The enrolled patients in this study received myeloablative conditioning regimens, and unmanipulated haplo-HSCT and HLA-identical sibling donor transplantation were reported as previously described.[ The patients who had a HLA-mismatched donor were conditioned with cytosine arabinoside (Ara-C; 4 g/m2/d), on days −10 and −9), busulfan (BU, 3.2 mg/kg/d iv, on days −8 to −6), cyclophosphamide (CTX, 1.8 g/m2/d, on days −5 and −4), 1-(2-chloroethyl)-3-(4-methylcyclohexyl)-1-nitrosourea (Me-CCNU, 250 mg/m2, once on day -3) and rabbit antithymocyte globulin (ATG, Sang Stat, Lyon, France; 2.5 mg/kg/d). Patients with identical donors received a regimen described above except that MSDT patients received hydroxycarbamide (80 mg /kg total dose), a lower dose of Ara-C (2 g/m2/d), and no ATG. All patients received a mixture of allografts including granulocyte colony-stimulating factor (G-CSF; 5 mg/kg/d for 5 days) primed peripheral blood (G-PB) and bone marrow (G-BM). Unmanipulated BM (harvested on day 4 after G-CSF) and PB stem cells (PBSCs, harvested on day 5 after G-CSF) were infused into the recipient on the day of collection. Prophylaxis against graft-vs-host disease (GVHD) included treatment with cyclosporine A and short-term methotrexate along with mycophenolatemofetil.

Donor lymphocyte infusion

Donor lymphocyte infusion (DLI) was performed as previously described.[ The indications for DLI included hematological leukemia relapse, receiving chemotherapy followed by DLI, or molecular test results that provided evidence of persistent leukemia or relapse in subjects GVHD, and graft failure. For relapse prophylaxis, only DLI was used.[

Analysis of SET-NUP214 fusion gene

The SET-NUP214 fusion transcript was detected using TaqMan based RQ-PCR. RQ-PCR was performed using BM samples in all cases.

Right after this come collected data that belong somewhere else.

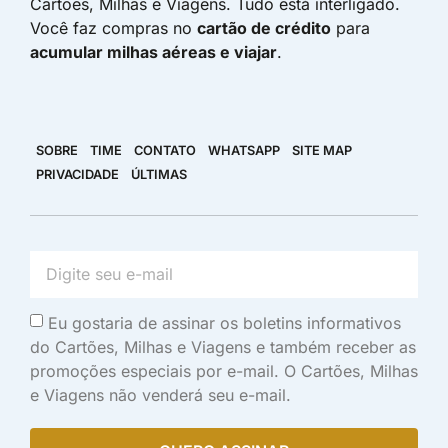
Cartões, Milhas e Viagens. Tudo está interligado.
Você faz compras no
cartão de crédito
para
acumular milhas aéreas e viajar
.
SOBRE
TIME
CONTATO
WHATSAPP
SITE MAP
PRIVACIDADE
ÚLTIMAS
Eu gostaria de assinar os boletins informativos
do Cartões, Milhas e Viagens e também receber as
promoções especiais por e-mail. O Cartões, Milhas
e Viagens não venderá seu e-mail.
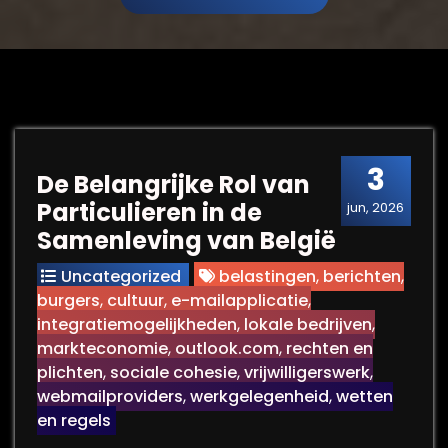
3
De Belangrijke Rol van
Particulieren in de
jun, 2026
Samenleving van België
Uncategorized
belastingen
,
berichten
,
burgers
,
cultuur
,
e-mailapplicatie
,
integratiemogelijkheden
,
lokale bedrijven
,
markteconomie
,
outlook.com
,
rechten en
plichten
,
sociale cohesie
,
vrijwilligerswerk
,
webmailproviders
,
werkgelegenheid
,
wetten
en regels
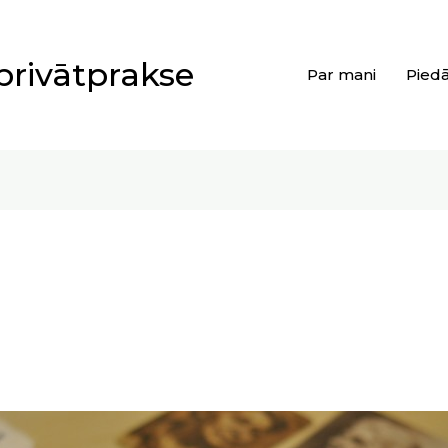
privātprakse
Par mani
Pied
i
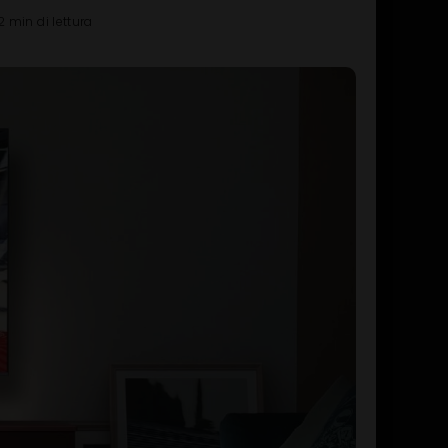
2 min di lettura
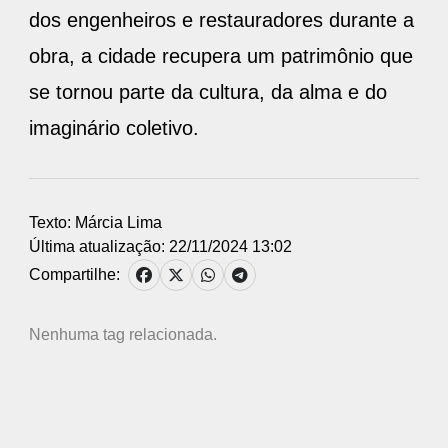
dos engenheiros e restauradores durante a
obra, a cidade recupera um patrimônio que
se tornou parte da cultura, da alma e do
imaginário coletivo.
Texto: Márcia Lima
Última atualização: 22/11/2024 13:02
Compartilhe:
Nenhuma tag relacionada.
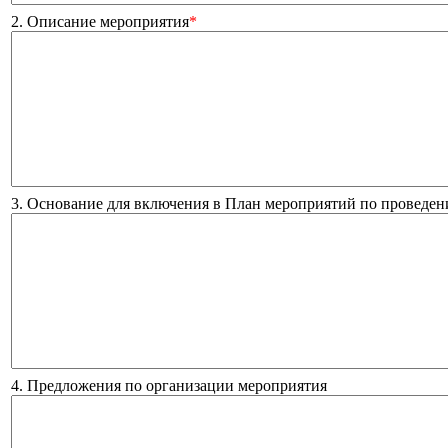
2. Описание мероприятия
*
3. Основание для включения в План мероприятий по проведен
4. Предложения по организации мероприятия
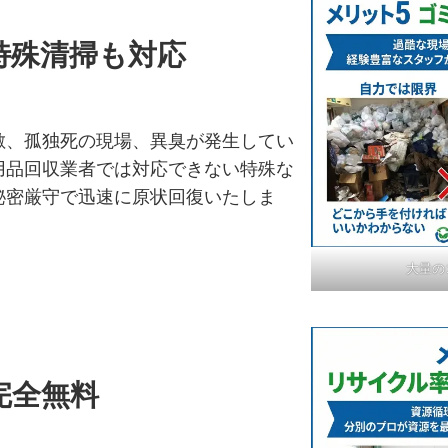
特殊清掃も対応
敷、孤独死の現場、異臭が発生してい
用品回収業者では対応できない特殊な
秘密厳守で迅速に原状回復いたしま
大量の
完全無料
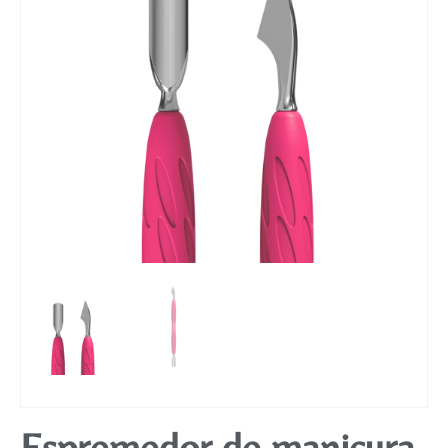
Mobiliário
Espremedor de manicura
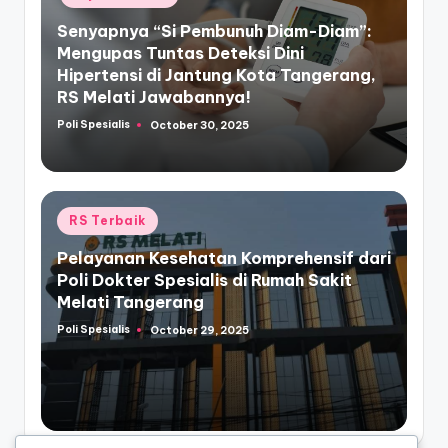
Senyapnya “Si Pembunuh Diam-Diam”:
Mengupas Tuntas Deteksi Dini
Hipertensi di Jantung Kota Tangerang,
RS Melati Jawabannya!
Poli Spesialis
October 30, 2025
Posted
by
Posted
RS Terbaik
in
Pelayanan Kesehatan Komprehensif dari
Poli Dokter Spesialis di Rumah Sakit
Melati Tangerang
Poli Spesialis
October 29, 2025
Posted
by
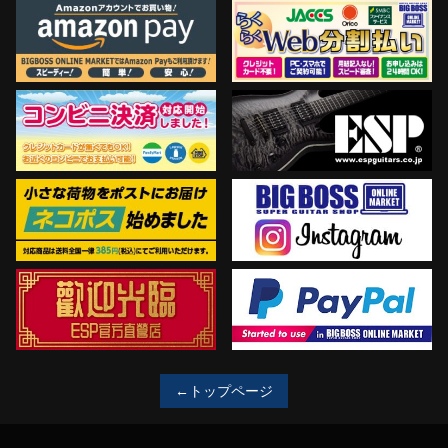
←トップページ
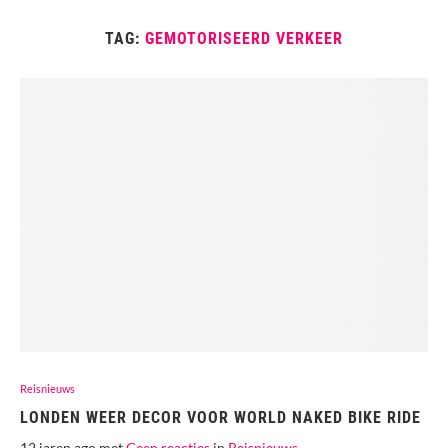
TAG:
GEMOTORISEERD VERKEER
Reisnieuws
LONDEN WEER DECOR VOOR WORLD NAKED BIKE RIDE
12 jaren ago met
Geen reacties
in
Reisnieuws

The ABL1 was selected as the control gene to compensate for variations in the quality and quantity of the RNA and cDNA. The transcript levels were calculated as the number of target transcript copies/the number of ABL1 copies and expressed as a percentage.

Study definitions

The primary study end point was the cumulative incidence of leukemia relapse (CIR). The secondary end points were the overall survival (OS). Relapse, OS and MRD were defined as previously described.[ Any measurable MRD level was considered positive. A positive result of multicolor flow cytometry (FCM) was defined as the presence of a LAIP phenotype in >0.01% of cells in 1 of the BM samples from the AML patients. The pre-transplant SET-NUP214 measurement was performed using BM samples within a month before transplant as a routine. The post-transplant scheduled time points were +1, +2, +3, +4.5, +6, +9, and +12 month post-HSCT and every 6 months thereafter. More frequent MRD monitoring was performed in some patients depending on their individual intention. The SET-NUP214 transcript level greater than 0 was defined as positive.

Statistical analyses

Statistical analyses were performed using SPSS 24.0 (Chicago, IL). The CIR and OS were analyzed using Kaplan-Meier survival curves. Differences in the CIR and OS between groups were compared using the log rank test. Receiver operating characteristic (ROC) analysis was performed using the SPSS 24.0 software. A two-sided P value of .05 was considered statistically significant.

Results

Patient characteristics

Our study enrolled 24 AL patients with positive SET-NUP214 (SET-NUP214+) at the newly diagnosed, including 19 males and 5 females, with a median age of 28 years (13–58 years). The 24 AL patients included 13 cases (54.2%) of T-ALL, 2 cases (8.3%) of AUL, 6 cases (25%) of AML and 3 cases (12.5%) of B-ALL. They received MSDT (n = 9) or haplo-HSCT (n = 15), respectively. All patients acquired stable neutrophil engraftment. The date of May 31, 2019 was defined as the end of the follow-up period. The median follow-up time was 501 days (56–2208 days). Of the enrolled patients, 6 (25%) patients died, including three (12.5%) patients died of leukemia relapse. A total of 5 (20.8%) patients experienced hematological relapse at a median of 225 days (56–1057 days) post-transplantation. The median SET-NUP214 expression level at diagnosis was 405.1% (14.6%–1482.4%), and the median SET-NUP214 expression level before transplantation was 0.007% (0–73.9%). The characteristics of the enrolled patients are summarized in Table 1.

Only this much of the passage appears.